Il patrimonio più prezioso delle società estrattive, quello da cui dipende la loro stessa sopravvivenza, fino a poco tempo fa ha preservato bene il suo valore: benché il greggio abbia cominciato fin dall’estate scorsa la discesa che l’ha portato da oltre 100 a meno di 50 dollari al barile, le compagnie quotate negli Stati Uniti - e molte altre - nel quarto trimestre 2014 hanno ancora potuto valutare le loro riserve quasi 90 $/bbl. Il miracolo è frutto del meccanismo di valorizzazione prescritto dalla Sec, l’autorità di mercato statunitense, che prevede che si utilizzi la media delle quotazioni del Wti resgistrate nel primo giorno di contrattazione di ciascuno dei dodici mesi precedenti. Applicando la stessa regola, alla fine del primo trimestre 2015 il risultato è ben diverso: la media è 79,42 $, oltre il 10% in meno rispetto agli 88,46 $ di fine 2014.

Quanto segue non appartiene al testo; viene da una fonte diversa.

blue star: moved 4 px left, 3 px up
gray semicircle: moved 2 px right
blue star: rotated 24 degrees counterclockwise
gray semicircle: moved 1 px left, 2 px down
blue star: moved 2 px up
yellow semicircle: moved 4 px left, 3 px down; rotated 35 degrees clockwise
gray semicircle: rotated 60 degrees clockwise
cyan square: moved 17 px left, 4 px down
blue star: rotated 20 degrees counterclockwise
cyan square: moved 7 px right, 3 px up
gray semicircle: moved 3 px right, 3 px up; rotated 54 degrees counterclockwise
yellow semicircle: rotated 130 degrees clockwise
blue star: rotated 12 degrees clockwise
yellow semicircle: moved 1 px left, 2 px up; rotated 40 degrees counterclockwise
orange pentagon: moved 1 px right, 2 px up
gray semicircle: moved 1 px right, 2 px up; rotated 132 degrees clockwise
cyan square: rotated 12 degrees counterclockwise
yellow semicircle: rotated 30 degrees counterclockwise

Per le compagnie saranno dolori. È probabile che il deprezzamento delle riserve imporrà ulteriori pesanti svalutazioni nei prossimi bilanci trimestrali, che saranno pubblicati tra aprile e maggio. In prospettiva inoltre non sarà solo il valore, ma l’entità stessa delle riserve: il concetto di “riserva provata” si riferisce infatti alla quantità di petrolio o gas che prevedibilmente verrà estratto nei prossimi 5 anni alle attuali condizioni della tecnologia e del mercato. Se il petrolio vale poco, le riserve più costose da estrarre usciranno dalla categoria “provate”, l’unica che conta in bilancio.

Il declino delle riserve, che già affligge le majors a causa dei risultati deludenti delle attività di esplorazione, rischia insomma di aggravarsi: le Big Five (Bp, Chevron, ExxonMobil, Royal Dutch Shell e Total) l’anno scorso hanno visto calare le riserve di idrocarburi da 80 a 78,6 miliardi di barili equivalenti petrolio, la contrazione più forte  almeno dal 2008, e il tasso di sostituzione delle riserve - che si esauriscono man mano che petrolio e gas vengono estratti - è sceso all’84%, il minimo dal 2010.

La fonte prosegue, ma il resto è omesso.